Much was made the other day when the USF football team bus – on the way from campus to Raymond James Stadium – passed a billboard of more than passing interest. The players were rubbernecking for there — near the intersection of I-275 and Fowler Avenue — was the much larger-than-life likeness of sophomore quarterback Matt Grothe. Next to it: USF’s Bullish logo. Below it: “Opening Kickoff: Saturday, Sept. 1.”
The ad makes eminently good advertising sense. In fact, there’s an identical one towering over the Southbound I-275 Westshore exit.
The 20-year-old Grothe is the USF franchise, if you will. Number 8 is that good. As a freshman, he led the Bulls in passing and rushing. He’s already a marquee player in the Big East Conference, where he was the BEC’s rookie of the year in 2006. He’s on the national media radar. Using Grothe to sell the Bulls’ brand is smart marketing.

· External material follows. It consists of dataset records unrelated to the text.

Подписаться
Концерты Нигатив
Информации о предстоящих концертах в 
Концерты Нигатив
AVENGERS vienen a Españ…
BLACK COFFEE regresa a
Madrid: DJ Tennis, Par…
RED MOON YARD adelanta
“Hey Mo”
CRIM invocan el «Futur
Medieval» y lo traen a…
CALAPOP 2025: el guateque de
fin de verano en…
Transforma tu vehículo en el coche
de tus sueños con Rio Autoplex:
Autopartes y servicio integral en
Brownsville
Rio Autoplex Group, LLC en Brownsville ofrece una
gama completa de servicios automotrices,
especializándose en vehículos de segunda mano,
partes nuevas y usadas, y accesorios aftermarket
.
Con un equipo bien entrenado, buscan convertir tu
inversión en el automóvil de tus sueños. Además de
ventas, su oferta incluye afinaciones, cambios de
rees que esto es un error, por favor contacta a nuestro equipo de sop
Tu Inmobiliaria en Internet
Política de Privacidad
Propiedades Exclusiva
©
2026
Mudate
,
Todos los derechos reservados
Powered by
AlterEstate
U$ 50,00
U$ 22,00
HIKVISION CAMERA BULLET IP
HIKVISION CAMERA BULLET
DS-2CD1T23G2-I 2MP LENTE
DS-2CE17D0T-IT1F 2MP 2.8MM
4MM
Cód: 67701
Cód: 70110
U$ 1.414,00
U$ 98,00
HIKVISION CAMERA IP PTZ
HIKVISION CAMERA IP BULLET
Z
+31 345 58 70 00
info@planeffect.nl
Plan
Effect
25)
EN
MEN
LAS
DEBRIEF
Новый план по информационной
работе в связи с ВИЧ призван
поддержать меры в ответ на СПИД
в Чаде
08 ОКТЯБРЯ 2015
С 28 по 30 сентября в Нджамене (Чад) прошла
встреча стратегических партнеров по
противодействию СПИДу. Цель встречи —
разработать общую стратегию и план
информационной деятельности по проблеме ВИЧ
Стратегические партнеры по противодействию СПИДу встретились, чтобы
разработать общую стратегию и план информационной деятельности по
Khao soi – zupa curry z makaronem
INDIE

It’s also, well, a little dicey.
College athletes, of course, don’t get paid – even the ones who are prominent in the few sports that actually generate revenue. That, however, is an argument for another day, but for the record: No, they shouldn’t be paid. The scholarship, the experience, the exposure, the contacts are the quid pro quo. If all that and Pell Grants aren’t enough, there are the pros, the semi-pros and the real, work-a-day world.
But at the same time the use of athletes’ likenesses seems a commercial reach outside the scholarship ambit and the athletic arena, per se. In the marketplace — whether it’s Peyton Manning’s Tennessee jersey when he was a student-athlete or Grothe’s Brobdingnagian Interstate image – these have tangible value, and entities besides the university are profiting. It’s not the same thing as a color photo on the sports page, a function of news gathering that is de facto marketing.
But if I’m USF and I’ve got Matt Grothe and nobody has a problem with it, I’d want him passing, running and towering too.